Pour autant, la cour constate :

Que la société Rubis Immobilier ne rapporte pas la preuve d’avoir averti le géomètre qu’il convenait de tenir compte désormais du passage de moissonneuses batteuses et de leur dimension, les mails dont elle fait état à ce titre se limitant à l’inviter à rappeler la nécessité de ‘gérer les servitudes’ sans qu’il soit fait état d’un impératif à respecter concernant leur assiette ;

Que par ailleurs un plan de bornage du périmètre de l’opération a été établi par le géomètre au mois de juin 2016, en présence de l’ensemble des riverains qui ont tous signé le procès-verbal de bornage, notamment les consorts [M], lesquels en conséquence ont donné leur accord sur les limites qui avaient été définies.

Dans la mesure où la société Rubis Immobilier ne rapporte pas la preuve qu’elle a informé le géomètre de la nécessité d’adapter la largeur de la servitude aux dimensions d’engins agricoles susceptibles de l’emprunter, où par ailleurs le plan de bornage établi par le géomètre a été approuvé et signé par les consorts [M] qui n’ont fait à cette occasion aucune objection, il ne peut être reproché à [N] [I], tenu à une obligation de moyen, d’avoir manqué à ses obligations contractuelles dans le cadre de la mission qui lui avait été confiée, étant en outre observé que la servitude mise en place par [N] [I] était d’une largeur de 3,3 mètres, soit supérieure à la largeur de la servitude initiale de l’acte du 9 juin 1971.

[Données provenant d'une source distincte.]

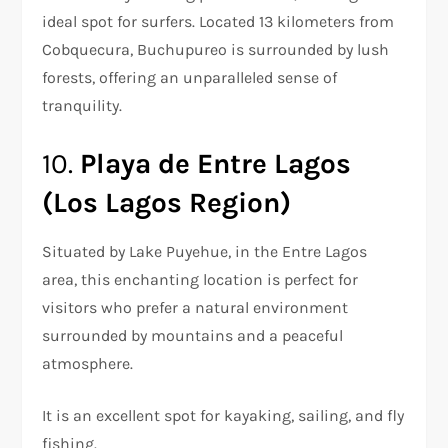
ideal spot for surfers. Located 13 kilometers from
Cobquecura, Buchupureo is surrounded by lush
forests, offering an unparalleled sense of
tranquility.
10.
Playa de Entre Lagos
(Los Lagos Region)
Situated by Lake Puyehue, in the Entre Lagos
area, this enchanting location is perfect for
visitors who prefer a natural environment
surrounded by mountains and a peaceful
atmosphere.
It is an excellent spot for kayaking, sailing, and fly
fishing.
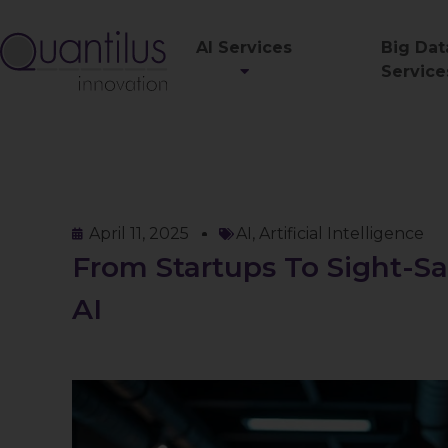
AI Services
Big Dat
Service
April 11, 2025
AI
,
Artificial Intelligence
From Startups To Sight-Sa
AI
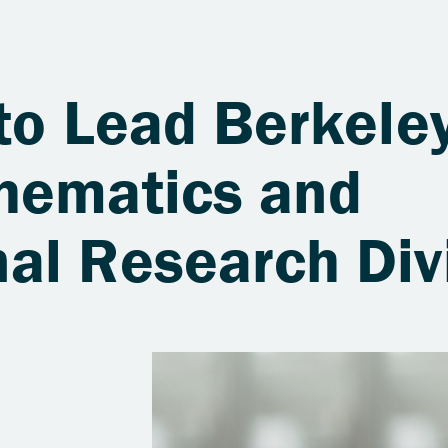
to Lead Berkele
hematics and
al Research Div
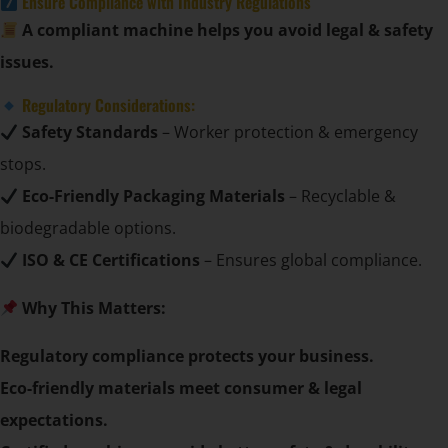
Ensure Compliance with Industry Regulations
A compliant machine helps you avoid legal & safety
issues.
Regulatory Considerations:
Safety Standards
– Worker protection & emergency
stops.
Eco-Friendly Packaging Materials
– Recyclable &
biodegradable options.
ISO & CE Certifications
– Ensures global compliance.
Why This Matters:
Regulatory compliance protects your business.
Eco-friendly materials meet consumer & legal
expectations.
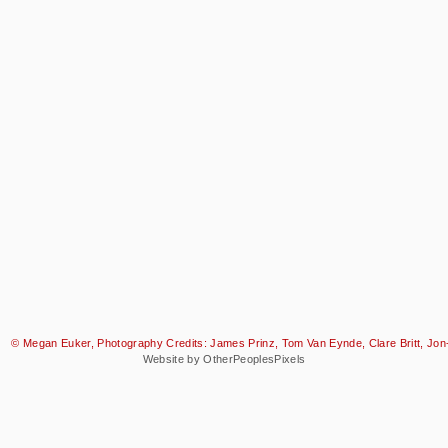
© Megan Euker, Photography Credits: James Prinz, Tom Van Eynde, Clare Britt, Jon-
Website by OtherPeoplesPixels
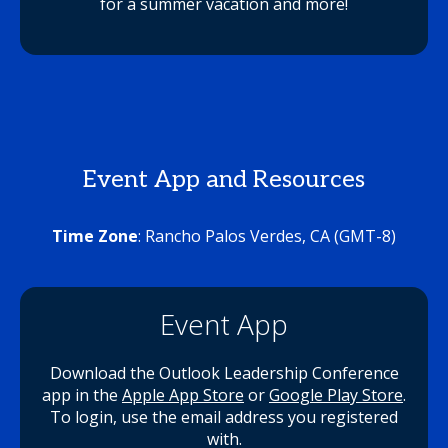
for a summer vacation and more!
Event App and Resources
Time Zone
: Rancho Palos Verdes, CA (GMT-8)
Event App
Download the Outlook Leadership Conference
app in the
Apple App Store
or
Google Play Store
.
To login, use the email address you registered
with.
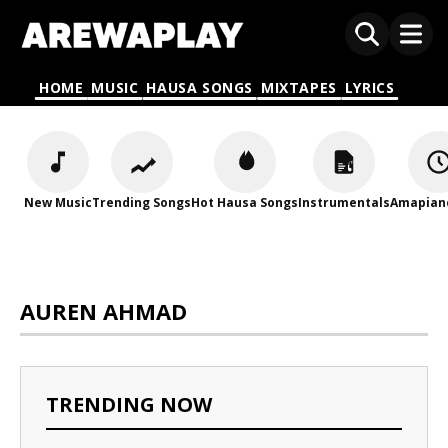
HOME
MUSIC
HAUSA SONGS
MIXTAPES
LYRICS
New Music
Trending Songs
Hot Hausa Songs
Instrumentals
Amapian
AUREN AHMAD
TRENDING NOW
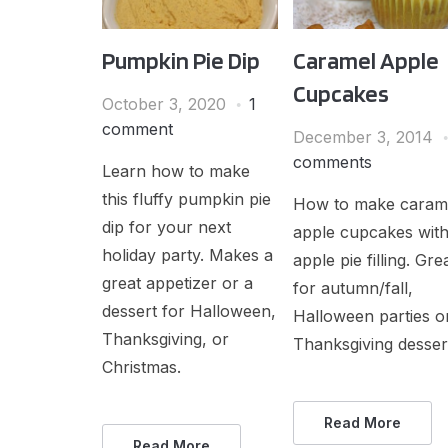
Pumpkin Pie Dip
Caramel Apple
Cupcakes
October 3, 2020
1
comment
December 3, 2014
comments
Learn how to make
this fluffy pumpkin pie
How to make caram
dip for your next
apple cupcakes wit
holiday party. Makes a
apple pie filling. Gre
great appetizer or a
for autumn/fall,
dessert for Halloween,
Halloween parties o
Thanksgiving, or
Thanksgiving desser
Christmas.
Read More
Read More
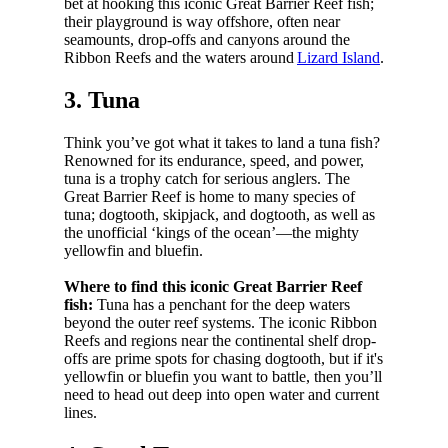
bet at hooking this iconic Great Barrier Reef fish;
their playground is way offshore, often near
seamounts, drop-offs and canyons around the
Ribbon Reefs and the waters around
Lizard Island
.
3. Tuna
Think you’ve got what it takes to land a tuna fish?
Renowned for its endurance, speed, and power,
tuna is a trophy catch for serious anglers. The
Great Barrier Reef is home to many species of
tuna; dogtooth, skipjack, and dogtooth, as well as
the unofficial ‘kings of the ocean’—the mighty
yellowfin and bluefin.
Where to find this iconic Great Barrier Reef
fish:
Tuna has a penchant for the deep waters
beyond the outer reef systems. The iconic Ribbon
Reefs and regions near the continental shelf drop-
offs are prime spots for chasing dogtooth, but if it's
yellowfin or bluefin you want to battle, then you’ll
need to head out deep into open water and current
lines.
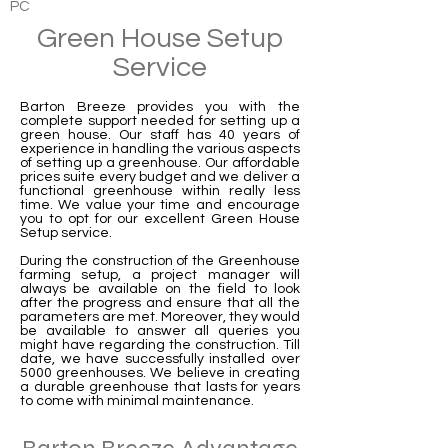
PC
Green House Setup
Service
Barton Breeze provides you with the
complete support needed for setting up a
green house. Our staff has 40 years of
experience in handling the various aspects
of setting up a greenhouse. Our affordable
prices suite every budget and we deliver a
functional greenhouse within really less
time. We value your time and encourage
you to opt for our excellent Green House
Setup service.
During the construction of the Greenhouse
farming setup, a project manager will
always be available on the field to look
after the progress and ensure that all the
parameters are met. Moreover, they would
be available to answer all queries you
might have regarding the construction. Till
date, we have successfully installed over
5000 greenhouses. We believe in creating
a durable greenhouse that lasts for years
to come with minimal maintenance.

Pour la même raison, la société Rubis Immobilier n’est pas plus fondée à reprocher à [N] [I] un manquement à son devoir de conseil, dès lors qu’elle ne justifie pas avoir porté à sa connaissance la nécessité d’adapter la largeur de la servitude à une spécificité qu’il ne pouvait connaître, et qu’il lui appartenait au titre de son obligation de bonne foi de lui transmettre l’ensemble des éléments techniques nécessaires à l’accomplissement de sa mission.

A ce titre, la cour rappelle de nouveau que les consorts [M] ont validé le procès-verbal de bornage et n’ont fait aucune observation à cette occasion et que si, comme l’ont relevé à raison les premiers juges, le procès-verbal de bornage n’est pas un acte constitutif de servitude, il permet néanmoins de fixer les limites de propriété et donc nécessairement d’apprécier la largeur du passage séparant les différentes propriétés et par la même l’assiette des éventuelles servitudes afférentes.

Au regard de l’ensemble de ces éléments, la cour confirme la décision déférée qui a retenu que la responsabilité contractuelle d'[N] [I] n’était pas engagée et a débouté la société Rubis Immobilier de sa demande visant à condamner in solidum [N] [I] et la compagnie Allianz au paiement de la somme de 42 654,72 euros TTC en indemnisation de son préjudice.

La cour par voie de conséquence la confirme également en ce qu’elle a déclaré sans objet l’appel en cause effectué par [N] [I] et la compagnie Allianz à l’encontre des notaires et a débouté la société Rubis Immobilier de sa demande de condamnation des intimés pour résistance abusive.

2) Sur les demandes accessoires

La société Rubis Immobilier succombant, la cour confirme la décision déférée qui l’a condamnée aux dépens de la procédure de première instance et à payer à [N] [I] et la compagnie Allianz Iard une somme de 1 600 euros sur le fondement de l’article 700 du Code de procédure civile, justifiée en équité.

Pour la même raison, la cour condamne la société Rubis Immobilier aux dépens à hauteur d’appel et à payer à la compagnie Allianz la somme de 2 000 euros sur le fondement de l’article 700 du Code de procédure civile, justifiée en équité.

PAR CES MOTIFS

La cour,

Confirme la décision déférée dans son intégralité ;

Condamne la société Rubis Immobilier aux dépens à hauteur d’appel ;

Condamne la société Rubis Immobilier à payer à la compagnie Allianz la somme de 2 000 euros sur le fondement de l’article 700 du Code de procédure civile ;

Rejette toute autre demande plus ample ou contraire.